Look for the string "height" in the listing. Copy each line that has it.

SUPPLIED MATERIAL Block Start

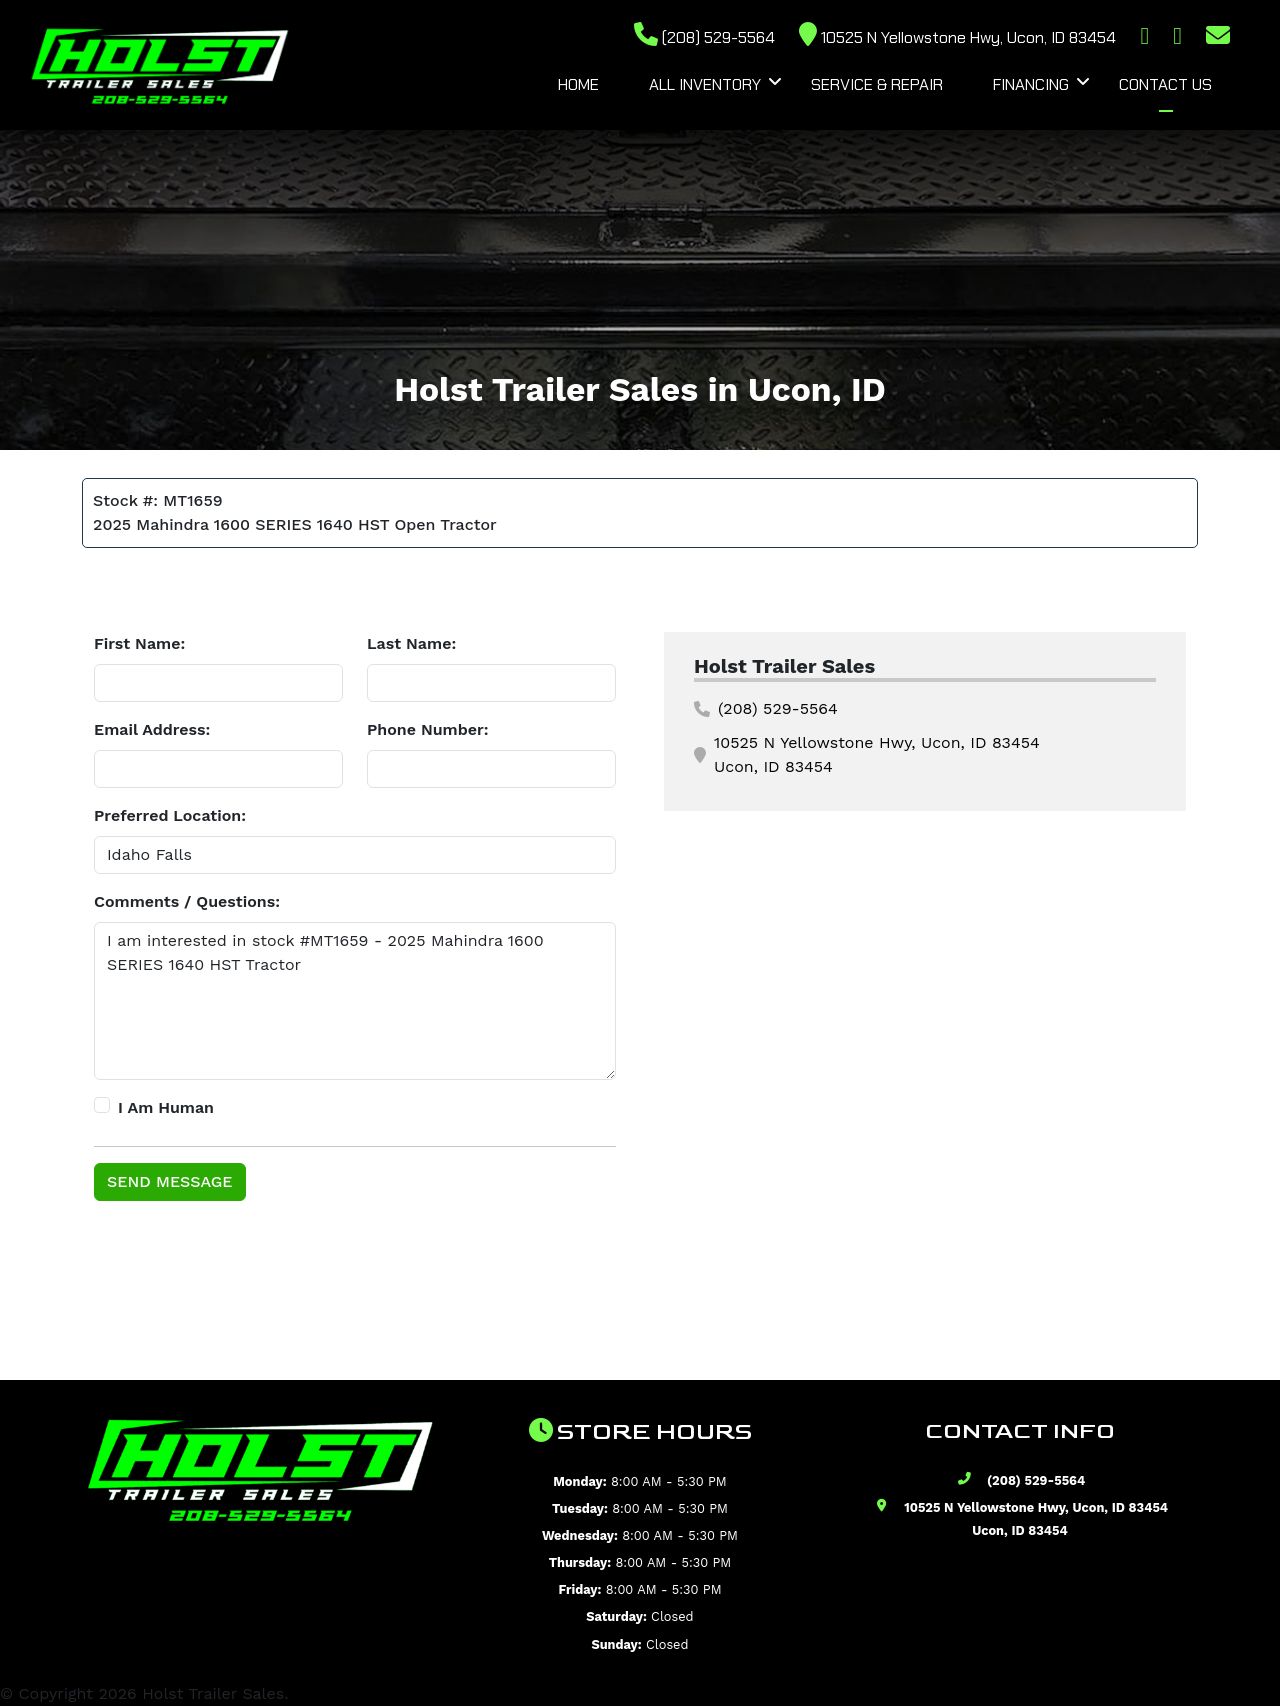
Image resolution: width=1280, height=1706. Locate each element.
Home (578, 84)
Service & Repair (877, 84)
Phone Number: (428, 729)
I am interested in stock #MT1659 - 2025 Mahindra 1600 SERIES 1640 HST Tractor (355, 1001)
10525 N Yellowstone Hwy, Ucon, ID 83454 (957, 37)
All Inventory (705, 84)
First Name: (139, 643)
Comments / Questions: (187, 901)
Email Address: (152, 729)
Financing (1031, 84)
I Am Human (166, 1107)
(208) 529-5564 (704, 37)
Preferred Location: (170, 815)
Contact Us (1165, 84)
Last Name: (411, 643)
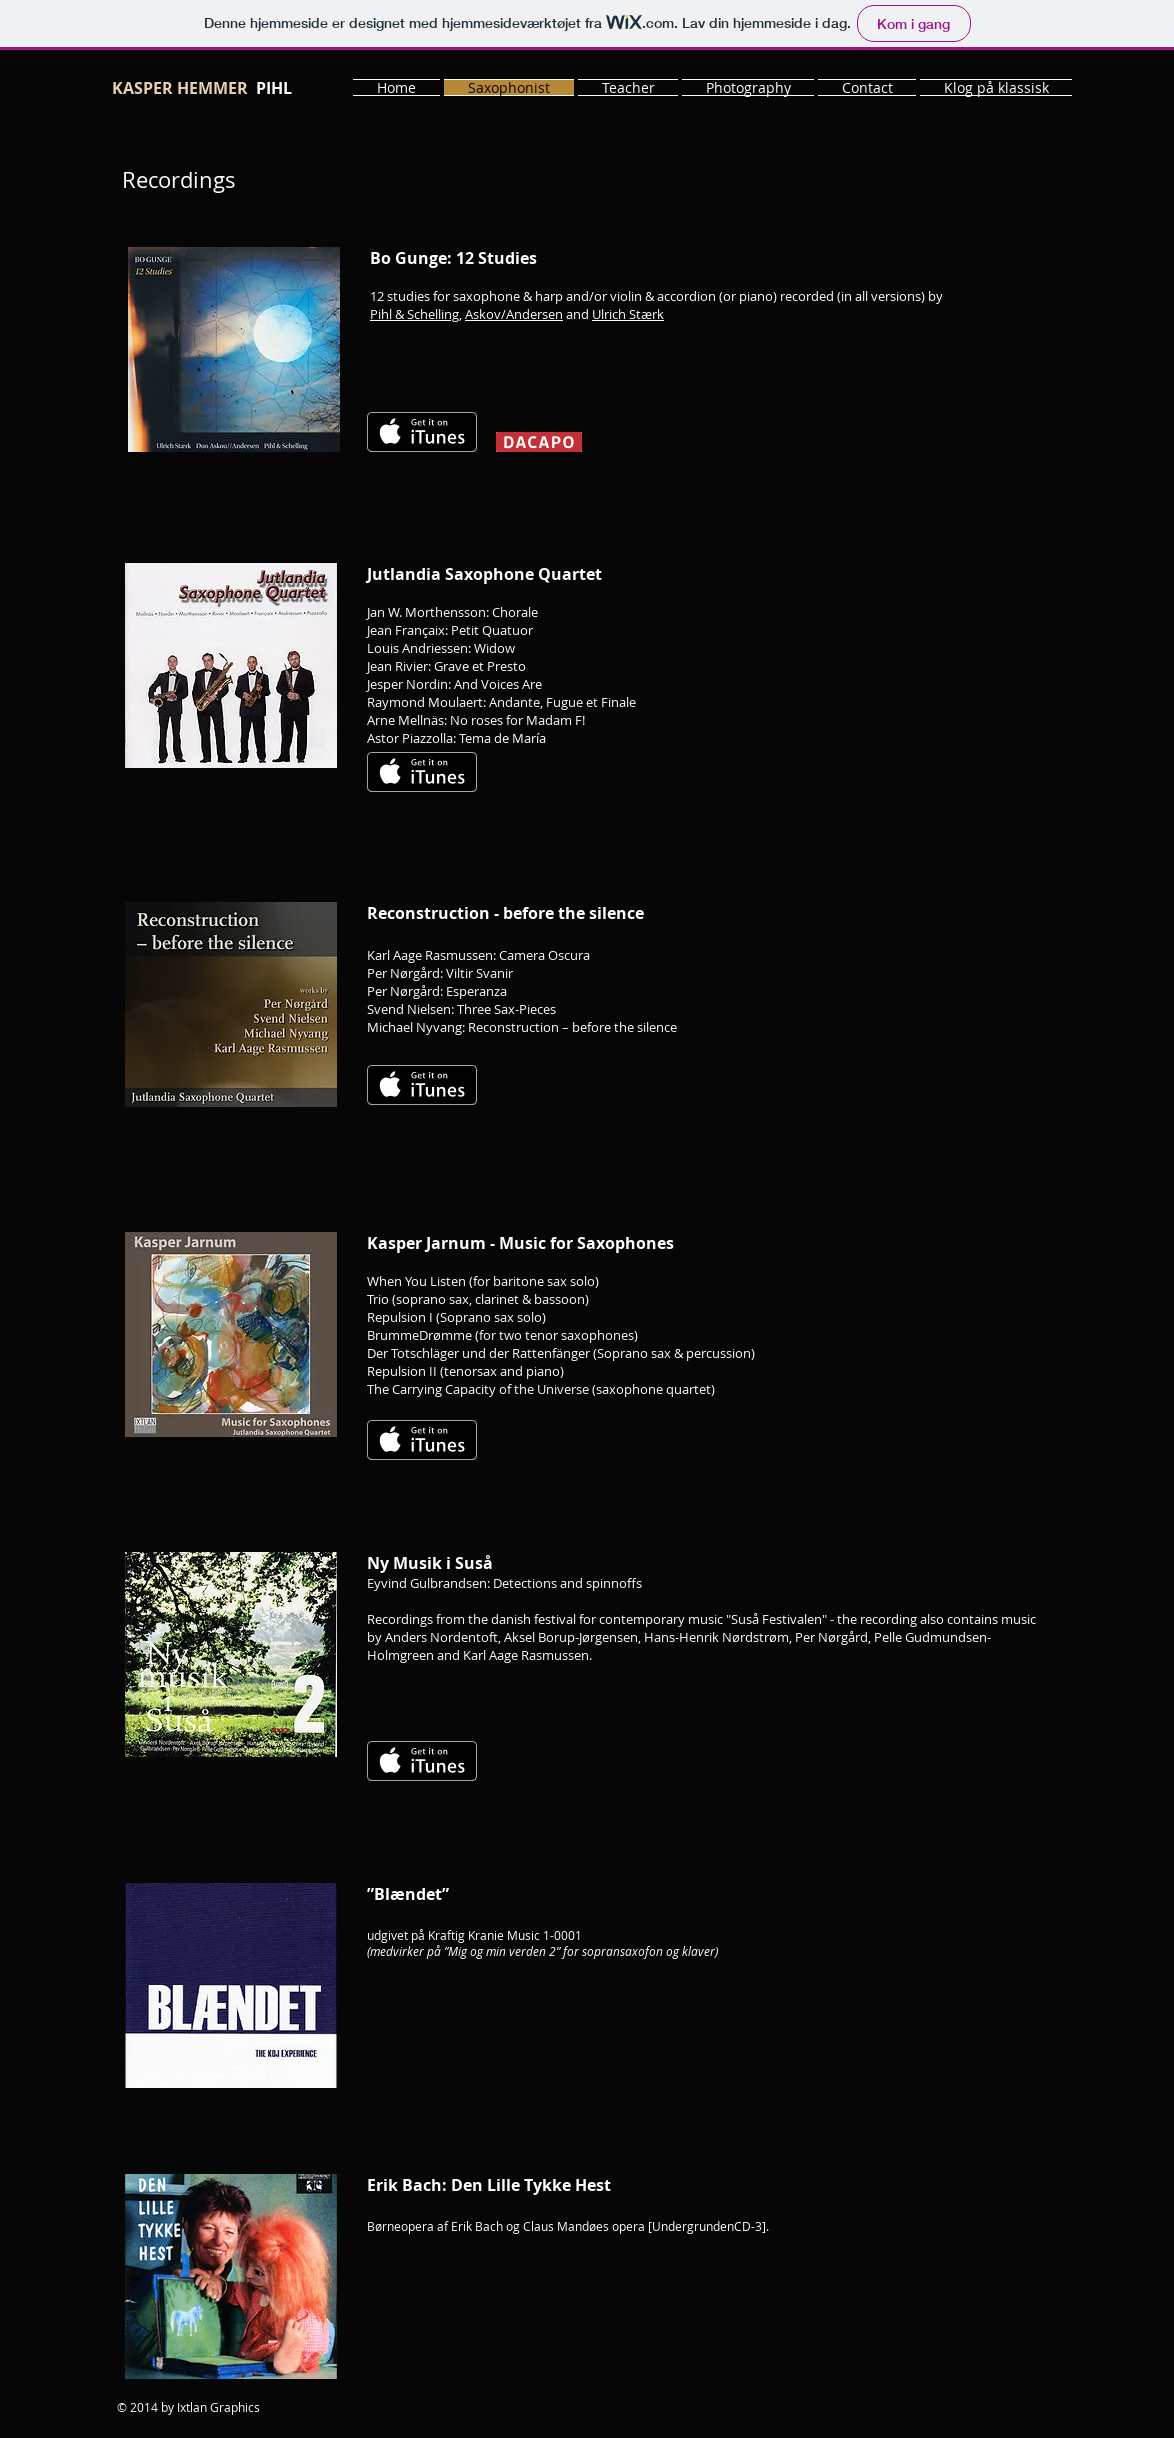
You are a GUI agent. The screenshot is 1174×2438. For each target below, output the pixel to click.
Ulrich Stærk (628, 314)
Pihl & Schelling (414, 314)
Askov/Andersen (514, 314)
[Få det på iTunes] (422, 432)
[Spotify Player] (849, 753)
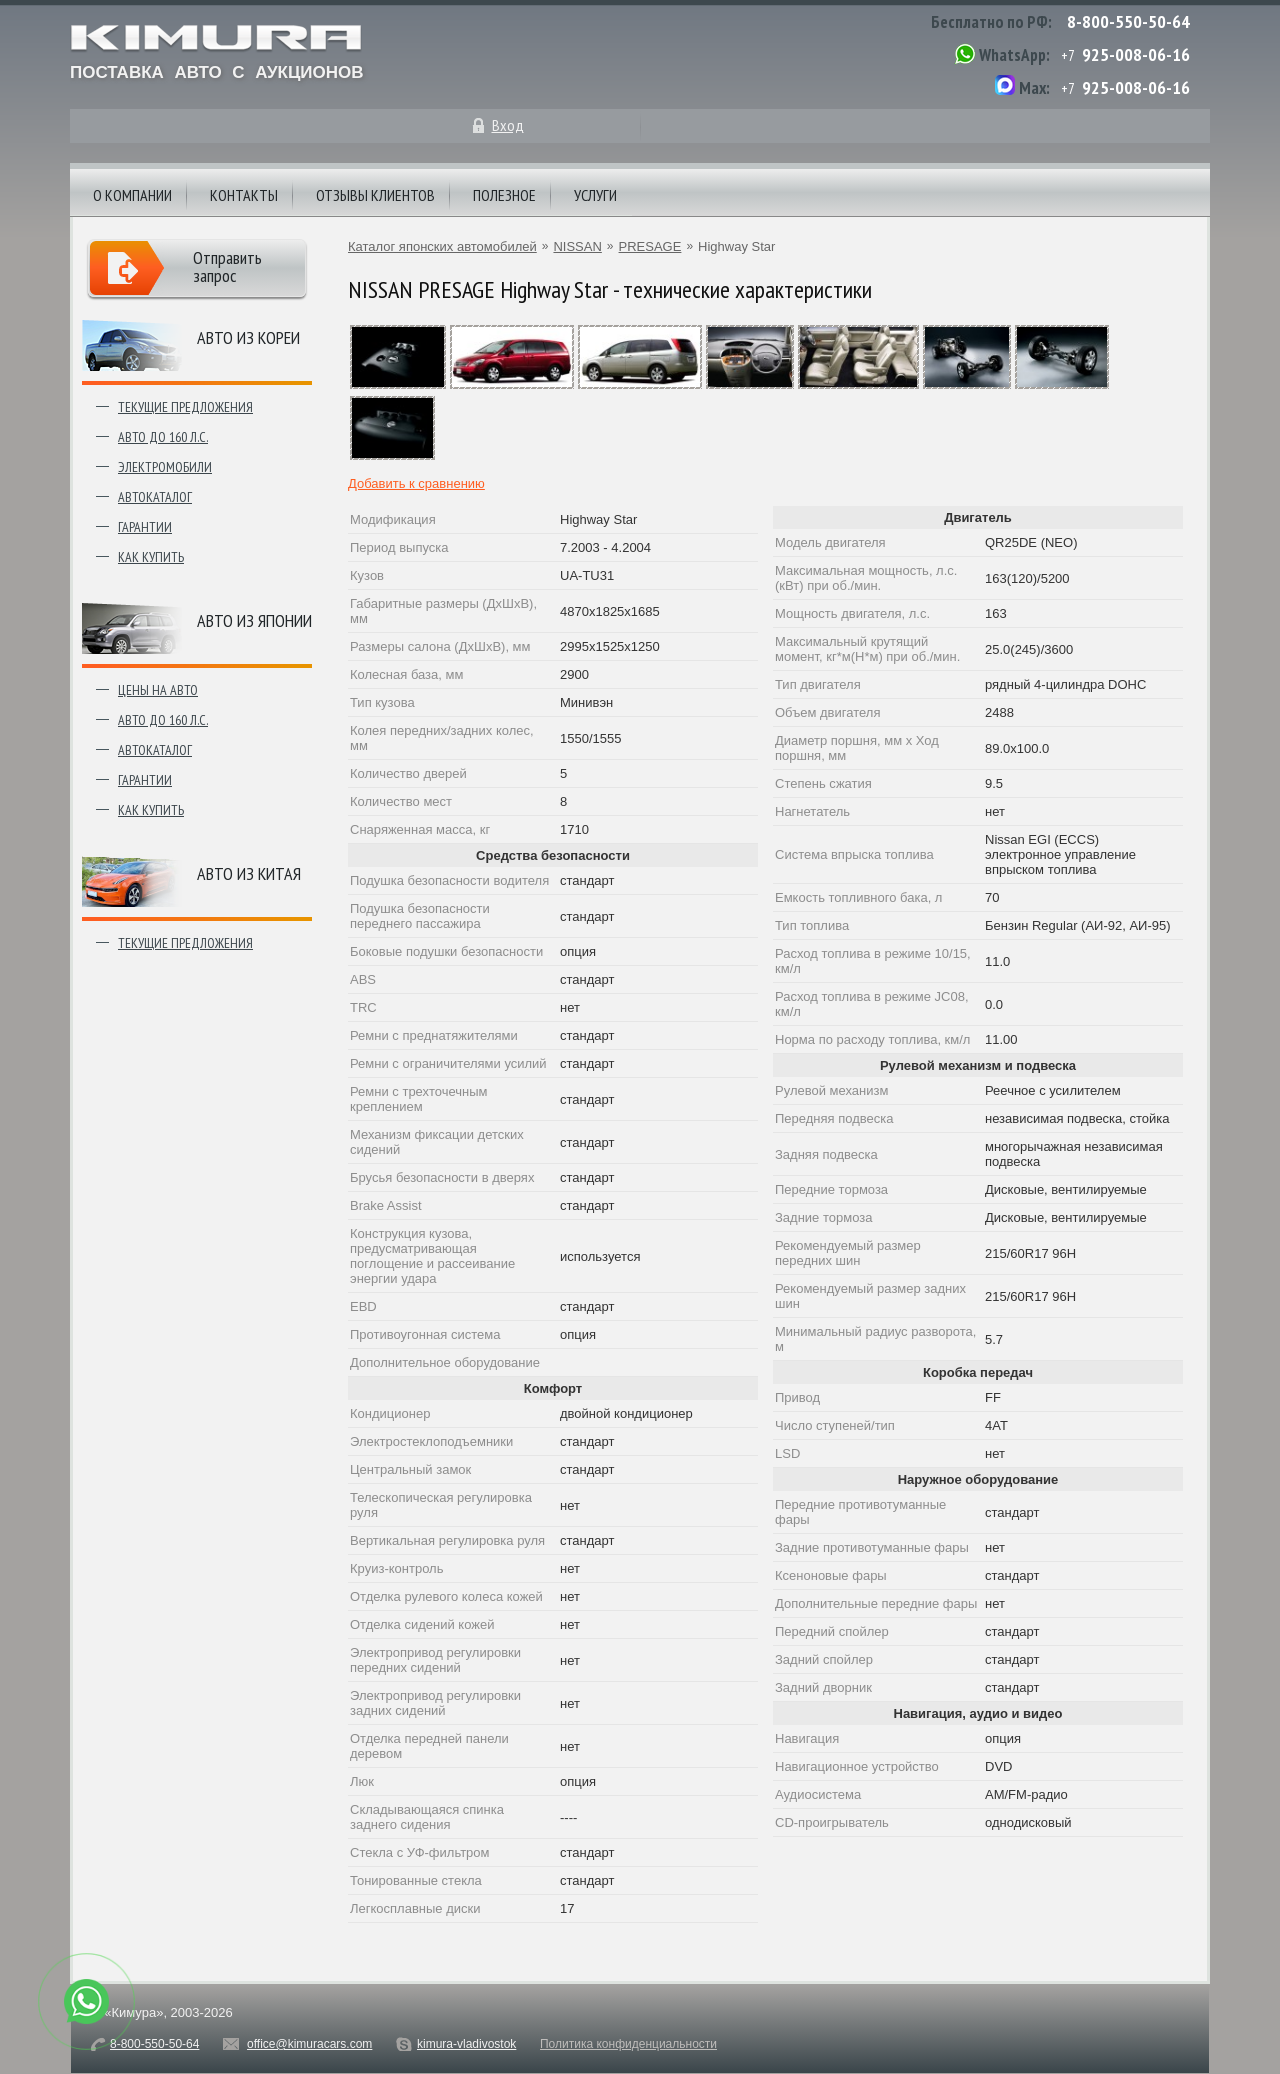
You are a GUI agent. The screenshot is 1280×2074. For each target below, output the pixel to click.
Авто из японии (254, 620)
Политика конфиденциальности (628, 2044)
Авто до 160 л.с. (163, 437)
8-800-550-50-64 (1128, 21)
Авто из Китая (249, 873)
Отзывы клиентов (375, 195)
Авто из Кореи (248, 337)
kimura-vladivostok (466, 2044)
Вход (508, 125)
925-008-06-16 (1136, 54)
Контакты (244, 195)
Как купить (151, 557)
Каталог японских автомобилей (442, 246)
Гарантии (145, 527)
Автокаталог (155, 497)
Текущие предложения (185, 407)
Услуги (595, 195)
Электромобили (165, 467)
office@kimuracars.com (309, 2044)
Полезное (504, 195)
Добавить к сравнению (416, 483)
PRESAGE (650, 246)
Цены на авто (158, 690)
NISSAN (577, 246)
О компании (132, 195)
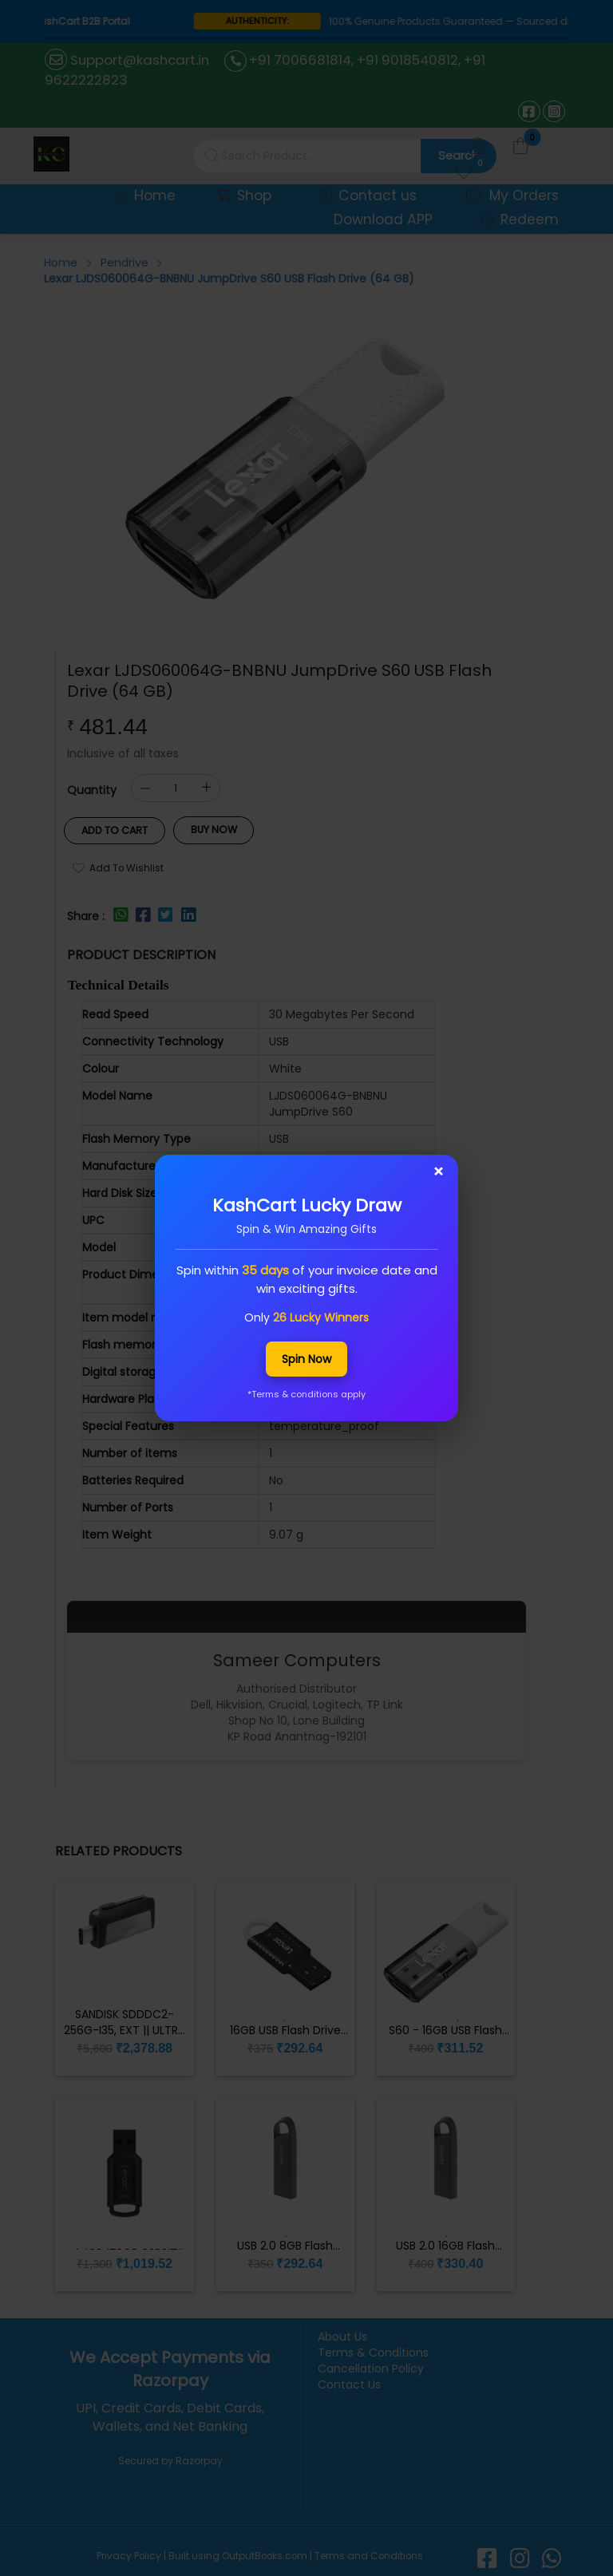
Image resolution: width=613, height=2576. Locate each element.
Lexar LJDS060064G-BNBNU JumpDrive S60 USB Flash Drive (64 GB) (229, 276)
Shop (254, 193)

SUPPLIED MATERIAL Block End

▶ EXERCISE RESPONSE
Image resolution: width=1280, height=1706. Locate each element.
Image resolution: width=613, height=2576. Locate each element.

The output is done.